> **WORK REQUIRED**:
When the line containing "your claim or potential payout." is reached, copy it and each subsequent line of the material below exactly, through the last line.

> **THE RECORDS**:
------------

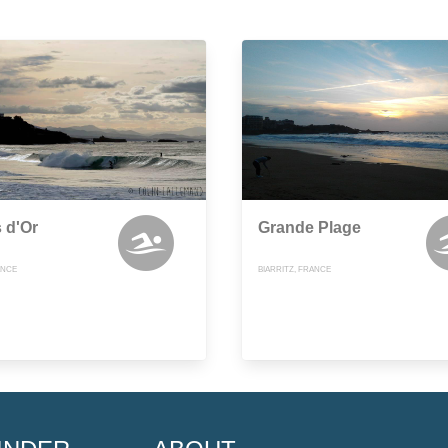
 d'Or
Grande Plage
ANCE
BIARRITZ, FRANCE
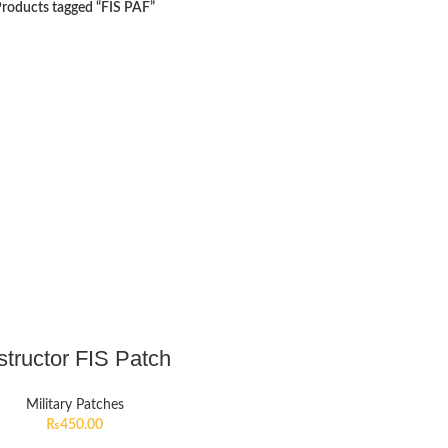
roducts tagged “FIS PAF”
structor FIS Patch
Military Patches
₨
450.00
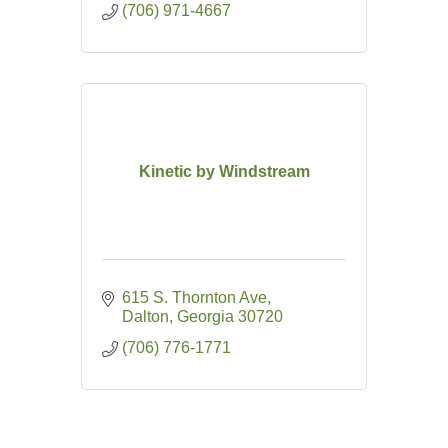
(706) 971-4667
Kinetic by Windstream
615 S. Thornton Ave
Dalton
Georgia
30720
(706) 776-1771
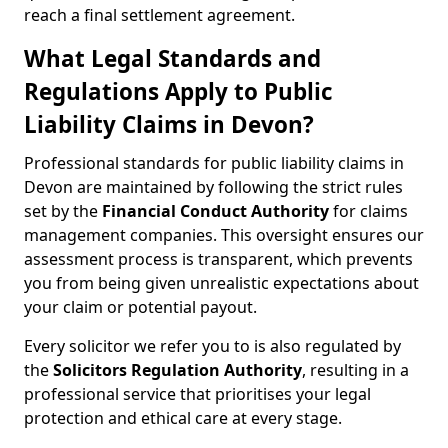
reach a final settlement agreement.
What Legal Standards and
Regulations Apply to Public
Liability Claims in Devon?
Professional standards for public liability claims in
Devon are maintained by following the strict rules
set by the
Financial Conduct Authority
for claims
management companies. This oversight ensures our
assessment process is transparent, which prevents
you from being given unrealistic expectations about
your claim or potential payout.
Every solicitor we refer you to is also regulated by
the
Solicitors Regulation Authority
, resulting in a
professional service that prioritises your legal
protection and ethical care at every stage.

------------

> **TASK ANSWER**:
your claim or potential payout.
Every solicitor we refer you to is also regulated by
the
Solicitors Regulation Authority
, resulting in a
professional service that prioritises your legal
protection and ethical care at every stage.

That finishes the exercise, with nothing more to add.